There has long been a desire for transparency and specific guidelines around data within the advertising industry. Recently the Advertising Research Foundation partnered with the Coalition for Innovative Media Measurement to propose a data labeling initiative. Still in the early stages of development, the proposal is surrounded by a plethora of open questions about how an initiative such as this can come to fruition.
While we fully support the idea of data labeling and affirm that this is a move in the right direction, a need still exists to take this initiative further. Sure, slap a label on something, but how do we know what that label means or represents? What are actual steps that should be taken to rid advertising of skepticism and uncertainty? As a group, we need to move toward confidence and knowledge that data is being sourced and analyzed correctly. Without these specific instructions and action items around a standard operating procedure when it comes to data transparency, we’re still staring at a problem that will only continue to grow with the current data revolution.
Why we need more help:
No one wants to be labeled a ‘bad actor’. Most data providers are quick to tout the accuracy of their data and create noise around why their product is better than the next. Maybe the data is accurate, but there is still a black box around how that data is collected, built and validated. As a result, brands and marketers don’t truly trust the data they receive. Although they continue to use that data, doubt still abounds. Advertiser Perceptions even recently found that 80% of advertisers use audience insights, but that only 33% say they ‘completely trust them’.
In nearly every industry outside of advertising, there is data regulation. There is clear delineation on how data is sourced, kept and secured. Take HIPAA legislations, for example, which put highly strict regulations on what type of medical data can be shared and where personally identifiable information should be withheld. These type of regulations don’t exist for the mass amounts of general, publicly available data that exist. There is no official standard. And this is not acceptable. On top of data labeling, this is the standard that needs to be set and how we all get there together.

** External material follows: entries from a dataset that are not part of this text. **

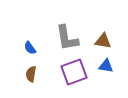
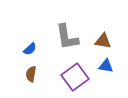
gray L-shape: moved 1 px up
blue semicircle: moved 1 px down; rotated 96 degrees counterclockwise
purple square: moved 1 px right, 5 px down; rotated 16 degrees counterclockwise
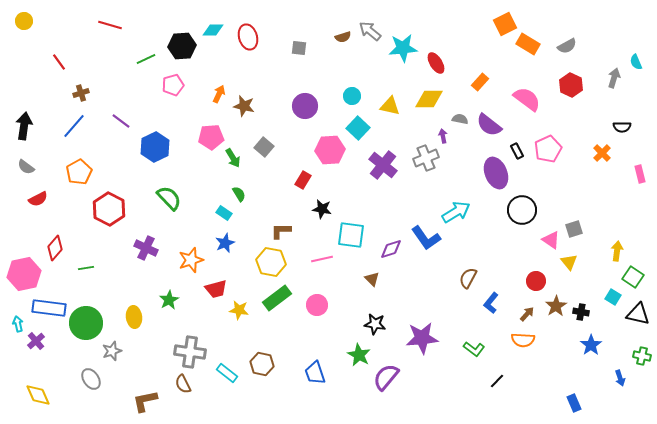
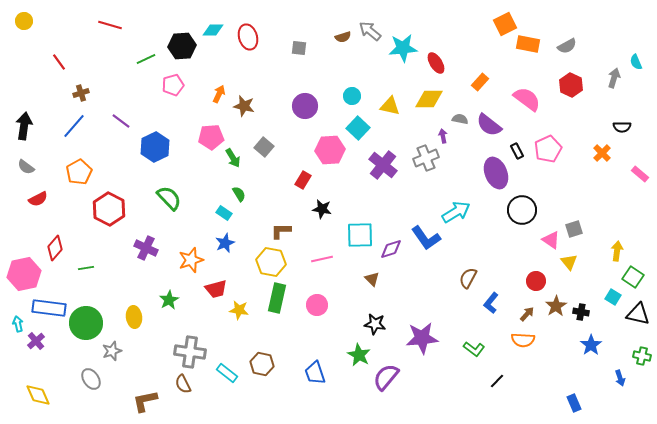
orange rectangle at (528, 44): rotated 20 degrees counterclockwise
pink rectangle at (640, 174): rotated 36 degrees counterclockwise
cyan square at (351, 235): moved 9 px right; rotated 8 degrees counterclockwise
green rectangle at (277, 298): rotated 40 degrees counterclockwise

- Providing clear and accurate reports – Inaccurate reporting often stems from identifying sample size and consumers at the individual level versus the household level. In these cases, the baseline of the data collection is left unknown as the data suppliers create false match rates simply using an address and last name, thus making sweeping assumptions about a household as a whole. Everyone in that household is essentially ‘matched’, but without transparency on the report, simple qualifiers at an individual level — age, ethnicity, occupation, gender — can be extremely wrong and suddenly all the information is invalid for the consumer of that information. To avoid this, data providers should be required to disclose the level at which their data is being represented and whether or not that sample is consistent with other information in the database or identity graph.
- Describing how the data is built – Data can be collected in any number of manners, so as data providers, we should be sharing the methods we use with clients. This boils down to whether or not data is collected in an appropriate manner, that it is recent and updated regularly, what the point of collection is (online surveys, transactions, web scraping, via phone, with consumer notice that we are collecting data). Again, was this data collected at the household (inferred) or individual level?
- Clarifying proprietary vs. white labeled data – Let’s look at a scenario. Company A may want to license data from company X and Y, but company A doesn’t realize that company X is white labeling from company Y and that the data is the same. In this scenario, without full transparency, company A is potentially left buying the same data twice and wasting time and money. If you’re buying data, you’d like to know that you are dealing with the originator of the data or at the least, where that data’s origins are. Companies can sell data, but we often see white labeled data presented as proprietary, presenting a substantial need for more transparency around where data is truly coming from.
- Creating a standard sample set — When data providers supply samples they often try to put their best foot forward. It’s easy to mask what they are doing poorly if they are allowed to drive what that sample is and only supply the best data upfront. For this reason, there should be a standard sample set that people can adhere to. If there were standards around what the samples should be, there would be no way to hide this and everyone would get a clear, accurate sample of data to test before committing fully.
- Developing data accuracy compliance — It’s difficult to imagine a world where companies fully disclose the names of their sources or are truly 100% transparent. Yet if every other industry has data security and privacy standards, why shouldn’t the advertising industry? In addition to labeling data, we need to develop a compliance checklist that ranks companies in terms of their level of transparency. This would give brands and advertisers the option to be selective about the firms they choose to work with based on whatever standards they deem fit.
This may require giving up a few sources or opening up previously closed doors, but if the whole industry was held accountable to this standard, it would be common practice. If you feel strongly about your data you will be willing to follow these standards and stand together as we take more steps toward full transparency.